So according to the code snippet, we push Screen4 and remove all routes until Screen1, so our stack would look like this.

Before and after

Use-case: popUntil

Imagine you are building a Google Forms like application or an app that lets you fill and organize Google forms. Now some user might have to fill a long 3-part form, which might be displayed in 3 sequential screens in a mobile application. Now on the 3rd part of the form, user decides to cancel filling the form. User clicks on Cancel and all the previous form related screens should be popped and user should be taken back to the HomeScreen or DashboardScreen thereby losing all the form related data (which is what we want in such cases). We won’t be pushing anything new here, just going back to a previous route.

All the Form related screens are popped
Navigator.popUntil(context, ModalRoute.withName('/screen2'));

Where is the data?

In most of the examples above, I am just pushing a new route without sending any data but such a scenario is highly unlikely in a real application. To send data, we would be using Navigator to push a new MaterialPageRoute onto the stack with our data, (here it’s userName)

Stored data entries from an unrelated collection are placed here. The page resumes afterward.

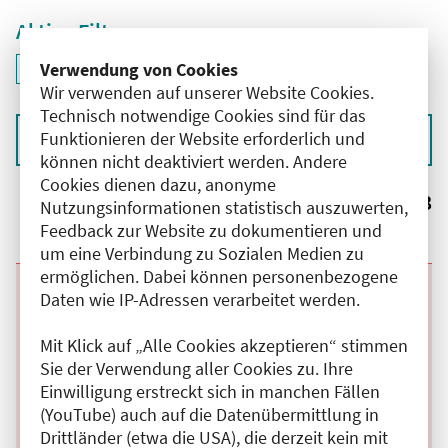
Aktive Filter
ID: ANT-2601304
Verwendung von Cookies
Filter
deaktivieren und Suchergebnisse neu laden
Wir verwenden auf unserer Website Cookies.
Technisch notwendige Cookies sind für das
Funktionieren der Website erforderlich und
Sortieren nach
können nicht deaktiviert werden. Andere
Cookies dienen dazu, anonyme
Ergebnisse:
3
Nutzungsinformationen statistisch auszuwerten,
Feedback zur Website zu dokumentieren und
um eine Verbindung zu Sozialen Medien zu
ermöglichen. Dabei können personenbezogene
Beginn:
06.10.2026
Ende und Anfangszeit:
-
06.10.2026
,
08:15 Uhr
Daten wie IP-Adressen verarbeitet werden.
Veranstaltungstitel:
Dienstagsfortbildungen des Departments für
Unfallchirurgie und Orthopädie
Mit Klick auf „Alle Cookies akzeptieren“ stimmen
Veranstaltungsort:
Vivantes Klinikum Spandau, Neue Bergstraße,
Sie der Verwendung aller Cookies zu. Ihre
13585 Berlin
Kategorie:
A
Einwilligung erstreckt sich in manchen Fällen
Fortbildungspunkte:
1
(YouTube) auch auf die Datenübermittlung in
Details anzeigen
Drittländer (etwa die USA), die derzeit kein mit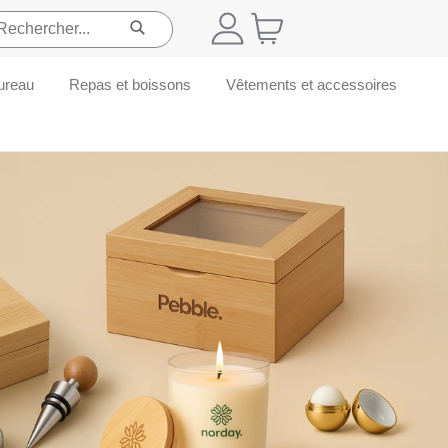
ureau
Repas et boissons
Vêtements et accessoires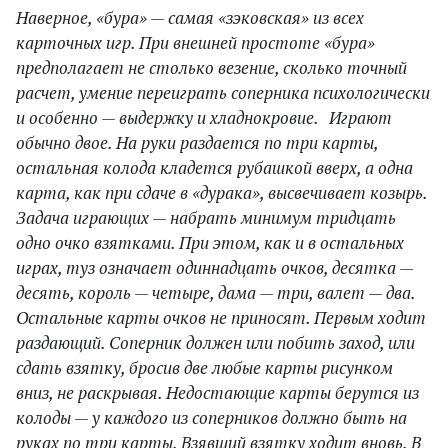
Наверное, «бура» — самая «зэковская» из всех
карточных игр. При внешней простоте «бура»
предполагает не столько везение, сколько точный
расчет, умение переиграть соперника психологически
и особенно — выдержку и хладнокровие. Играют
обычно двое. На руки раздается по три карты,
остальная колода кладется рубашкой вверх, а одна
карта, как при сдаче в «дурака», высвечивает козырь.
Задача играющих — набрать минимум тридцать
одно очко взятками. При этом, как и в остальных
играх, туз означает одиннадцать очков, десятка —
десять, король — четыре, дама — три, валет — два.
Остальные карты очков не приносят. Первым ходит
раздающий. Соперник должен или побить заход, или
сдать взятку, бросив две любые карты рисунком
вниз, не раскрывая. Недостающие карты берутся из
колоды — у каждого из соперников должно быть на
руках по три карты. Взявший взятку ходит вновь. В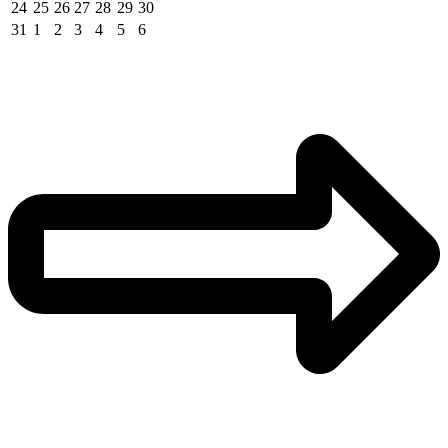
24
25
26
27
28
29
30
31
1
2
3
4
5
6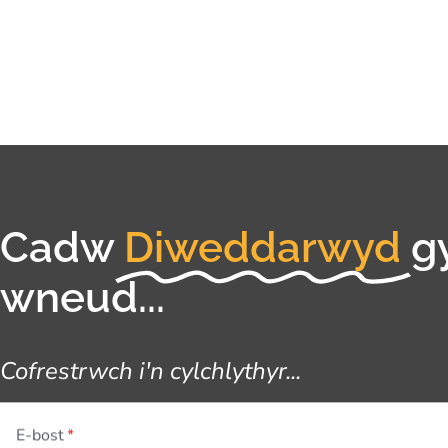
Cadw
Diweddarwyd
g
wneud...
Cofrestrwch i'n cylchlythyr...
E-bost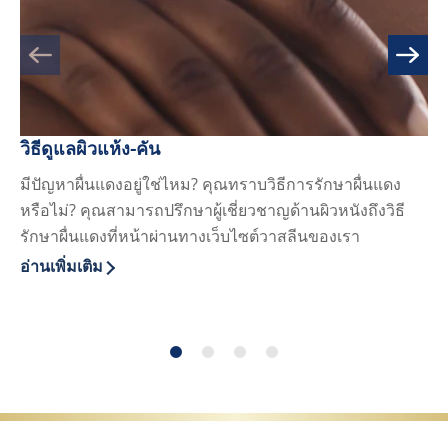
วิธีดูแลผิวแห้ง-คัน
สา
มีปัญหาผื่นแดงอยู่ใช่ไหม? คุณทราบวิธีการรักษาผื่นแดง
เม
หรือไม่? คุณสามารถปรึกษาผู้เชี่ยวชาญด้านผิวหนังถึงวิธี
ดู
รักษาผื่นแดงที่หน้าผ่านทางเว็บไซต์วาสลีนของเรา
ปร
อ่านเพิ่มเติม
อ่า
Discover more about วิธีดูแลผิวแห้ง-คัน
Di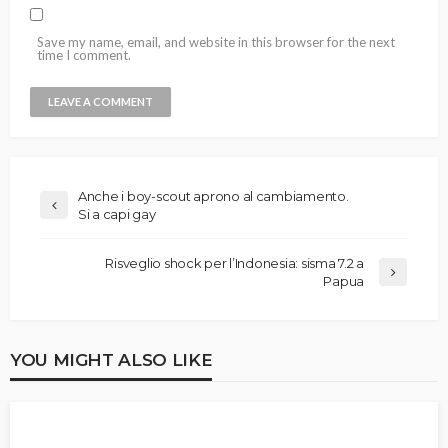
Save my name, email, and website in this browser for the next
time I comment.
Anche i boy-scout aprono al cambiamento.
Si a capi gay
Risveglio shock per l’Indonesia: sisma 7.2 a
Papua
YOU MIGHT ALSO LIKE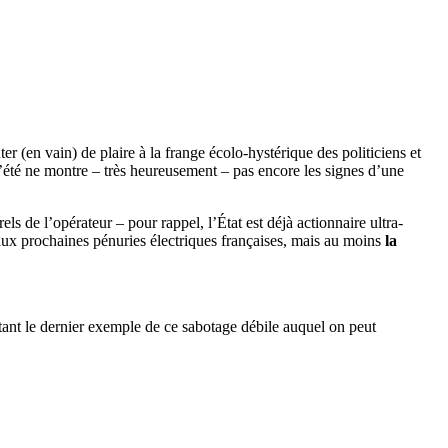
er (en vain) de plaire à la frange écolo-hystérique des politiciens et
l’été ne montre – très heureusement – pas encore les signes d’une
els de l’opérateur – pour rappel, l’État est déjà actionnaire ultra-
 aux prochaines pénuries électriques françaises, mais au moins
la
étant le dernier exemple de ce sabotage débile auquel on peut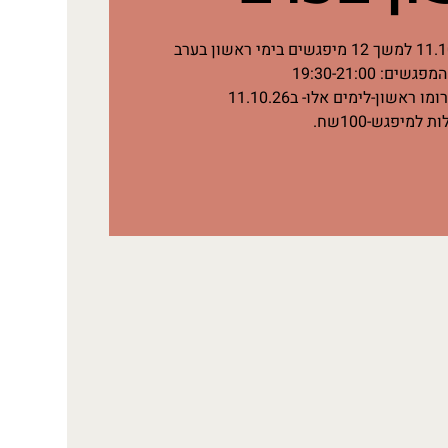
ת למיפגש-100שח.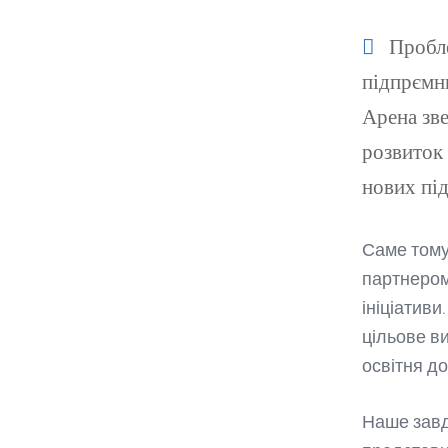
Пробле
підпрємни
Арена зве
розвиток 
нових пі
Саме тому
партнером
ініціативи
цільове в
освітня д
Наше завд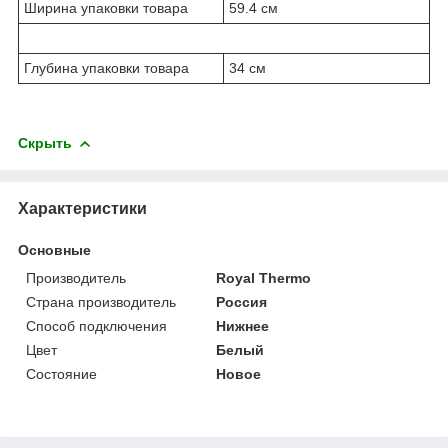
Ширина упаковки товара
59.4 см
Глубина упаковки товара
34 см
Скрыть
Характеристики
Основные
Производитель
Royal Thermo
Страна производитель
Россия
Способ подключения
Нижнее
Цвет
Белый
Состояние
Новое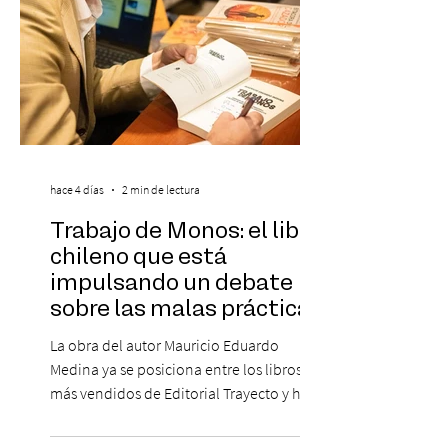
hace 4 días
2 min de lectura
Trabajo de Monos: el libro
chileno que está
impulsando un debate
sobre las malas prácticas
laborales y el futuro del
La obra del autor Mauricio Eduardo
trabajo
Medina ya se posiciona entre los libros
más vendidos de Editorial Trayecto y ha
dado origen a un decálogo de propuestas
para mejorar los procesos de selección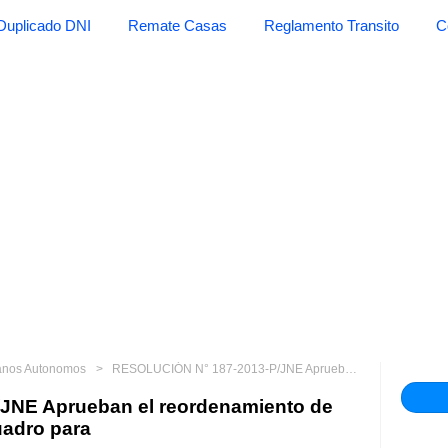
Duplicado DNI
Remate Casas
Reglamento Transito
C
anos Autonomos
RESOLUCIÓN N° 187-2013-P/JNE Aprueban el reordenamiento de cargos y actualización del Cuadro para
JNE Aprueban el reordenamiento de
uadro para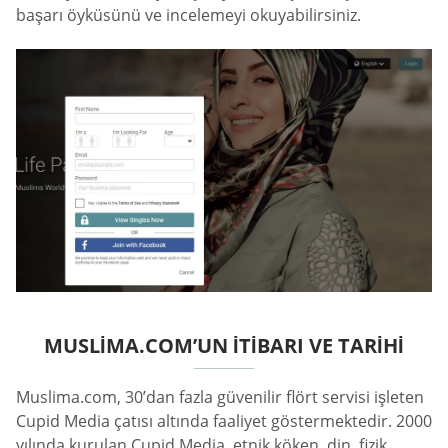
başarı öyküsünü ve incelemeyi okuyabilirsiniz.
MUSLIMA.COM’UN İTIBARI VE TARIHI
Muslima.com, 30’dan fazla güvenilir flört servisi işleten
Cupid Media çatısı altında faaliyet göstermektedir. 2000
yılında kurulan Cupid Media, etnik köken, din, fizik,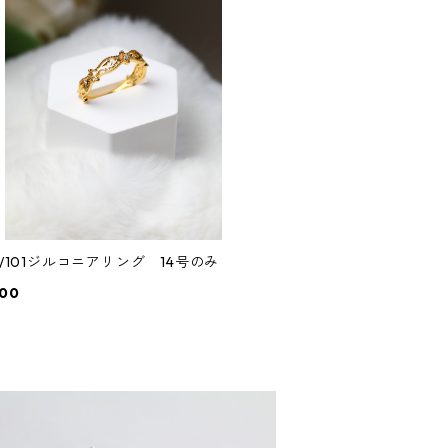
0/101ジルコニアリング 14号のみ
000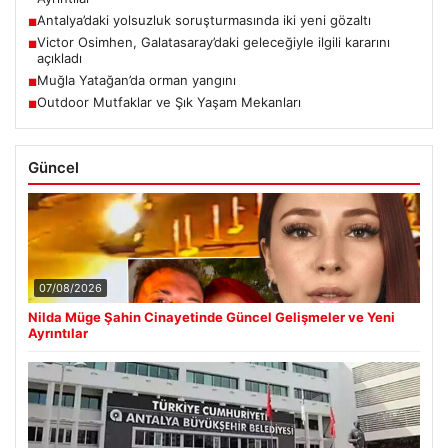
Antalya’daki yolsuzluk soruşturmasında iki yeni gözaltı
■
Victor Osimhen, Galatasaray’daki geleceğiyle ilgili kararını
■
açıkladı
Muğla Yatağan’da orman yangını
■
Outdoor Mutfaklar ve Şık Yaşam Mekanları
■
Güncel
07/08/2026
Nilda Müge Şahin Cinayetinde Güncel Gelişmeler ve Yeni
Ayrıntılar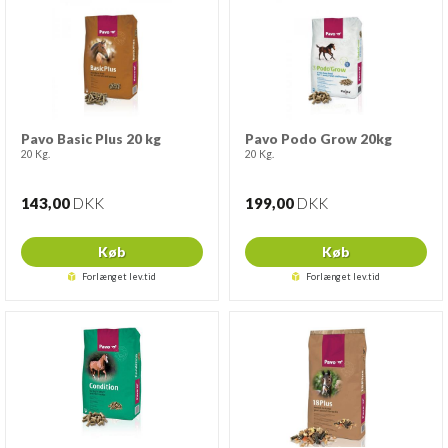
Pavo Basic Plus 20 kg
Pavo Podo Grow 20kg
20 Kg.
20 Kg.
143,00
DKK
199,00
DKK
Køb
Køb
Forlænget lev.tid
Forlænget lev.tid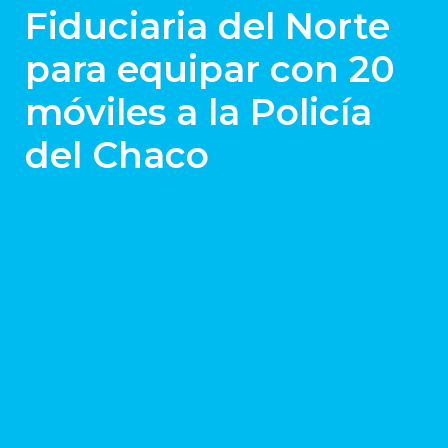
Fiduciaria del Norte
para equipar con 20
móviles a la Policía
del Chaco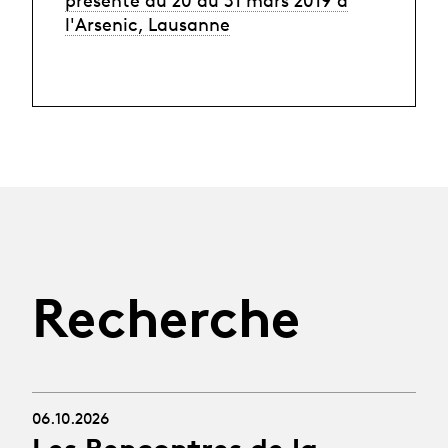
l'Arsenic, Lausanne
Recherche
06.10.2026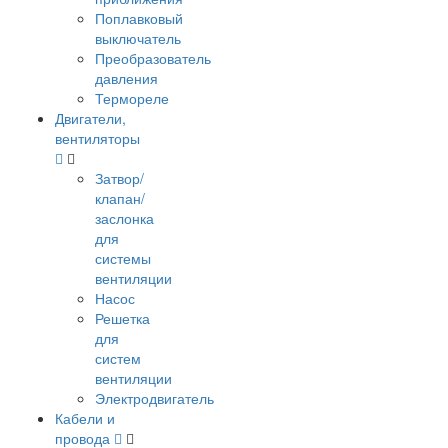
Поплавковый
выключатель
Преобразователь
давления
Термореле
Двигатели,
вентиляторы
Затвор/
клапан/
заслонка
для
системы
вентиляции
Насос
Решетка
для
систем
вентиляции
Электродвигатель
Кабели и
провода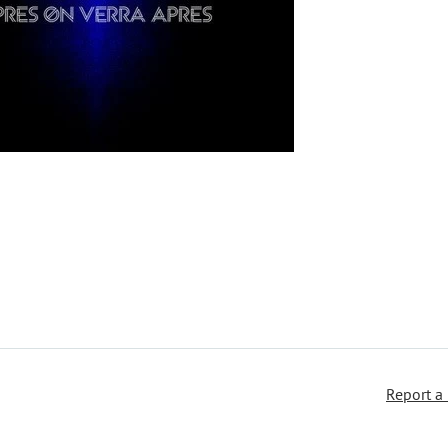
Report a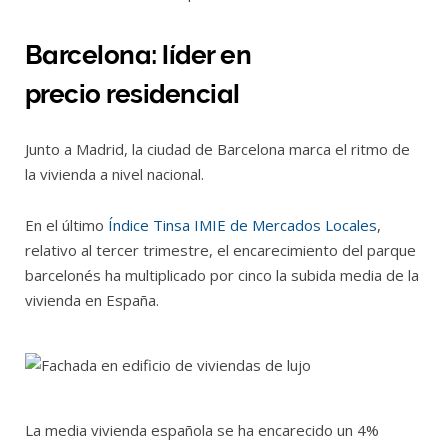
Barcelona: líder en
precio residencial
Junto a Madrid, la ciudad de Barcelona marca el ritmo de
la vivienda a nivel nacional.
En el último
Índice Tinsa IMIE de Mercados Locales
,
relativo al tercer trimestre, el encarecimiento del parque
barcelonés ha multiplicado por cinco la subida media de la
vivienda en España.
La media vivienda española se ha encarecido un 4%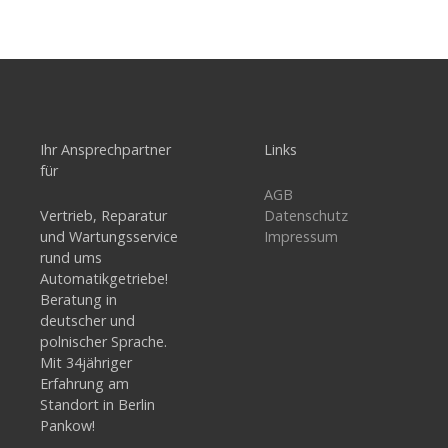
Ihr Ansprechpartner
Links
für
AGB
Vertrieb, Reparatur
Datenschutz
und Wartungsservice
Impressum
rund ums
Automatikgetriebe!
Beratung in
deutscher und
polnischer Sprache.
Mit 34jähriger
Erfahrung am
Standort in Berlin
Pankow!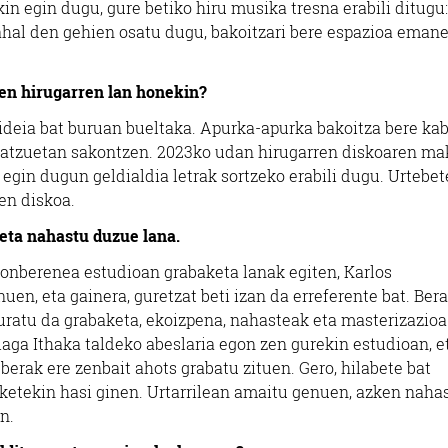
 egin dugu, gure betiko hiru musika tresna erabili ditugu:
 ahal den gehien osatu dugu, bakoitzari bere espazioa emane
ten hirugarren lan honekin?
 ideia bat buruan bueltaka. Apurka-apurka bakoitza bere ka
a batzuetan sakontzen. 2023ko udan hirugarren diskoaren ma
 egin dugun geldialdia letrak sortzeko erabili dugu. Urtebet
en diskoa.
eta nahastu duzue lana.
onberenea estudioan grabaketa lanak egiten, Karlos
en, eta gainera, guretzat beti izan da erreferente bat. Bera
uratu da grabaketa, ekoizpena, nahasteak eta masterizazioa
aga Ithaka taldeko abeslaria egon zen gurekin estudioan, e
erak ere zenbait ahots grabatu zituen. Gero, hilabete bat
ketekin hasi ginen. Urtarrilean amaitu genuen, azken naha
n.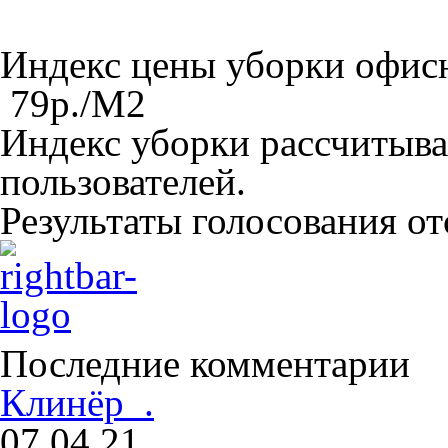
Индекс цены уборки офи
79
р./M
2
Индекс уборки рассчитыва
пользователей.
Результаты голосования о
Последние комментарии
Клинёр .
07.04.21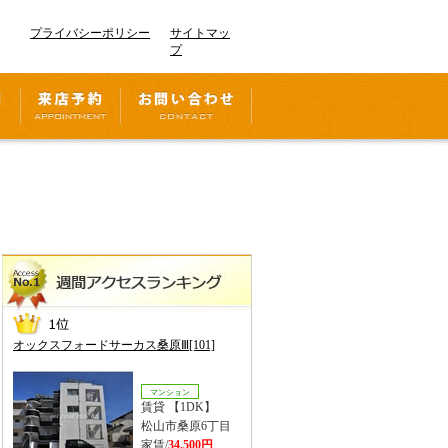
プライバシーポリシー
サイトマッ
プ
オックスフォードサーカス桑原Ⅲ[101]
マンション
賃貸 【1DK】
松山市桑原6丁目
家賃/
34,500円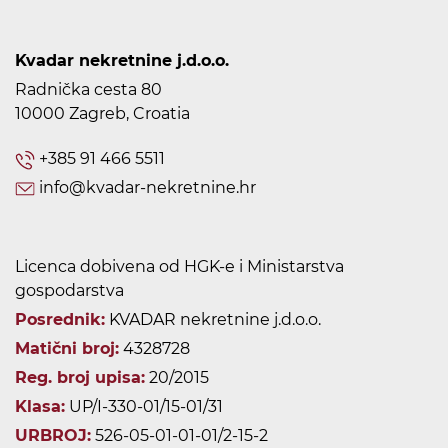
Kvadar nekretnine j.d.o.o.
Radnička cesta 80
10000 Zagreb, Croatia
+385 91 466 5511
info@kvadar-nekretnine.hr
Licenca dobivena od HGK-e i Ministarstva
gospodarstva
Posrednik:
KVADAR nekretnine j.d.o.o.
Matični broj:
4328728
Reg. broj upisa:
20/2015
Klasa:
UP/I-330-01/15-01/31
URBROJ:
526-05-01-01-01/2-15-2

String userName = "John Doe";
Navigator.push(
context,
new MaterialPageRoute(
builder: (BuildContext context) =>
new Screen5(userName)));

To retrieve the values in Screen5 , we would just add a parameterized constructor in Screen5 like this:

class Screen5 extends StatelessWidget {

final String userName;
Screen5(this.userName);

@override
Widget build(BuildContext context) {
print(userName)
...
}
}

This means that you can not only use MaterialPageRoute for push method, but also for pushReplacement, pushAndPopUntil, etc. Basically drop the named keyword from the above methods we described, and the first parameter will now take a MaterialPageRoute instead of a String of namedRoute.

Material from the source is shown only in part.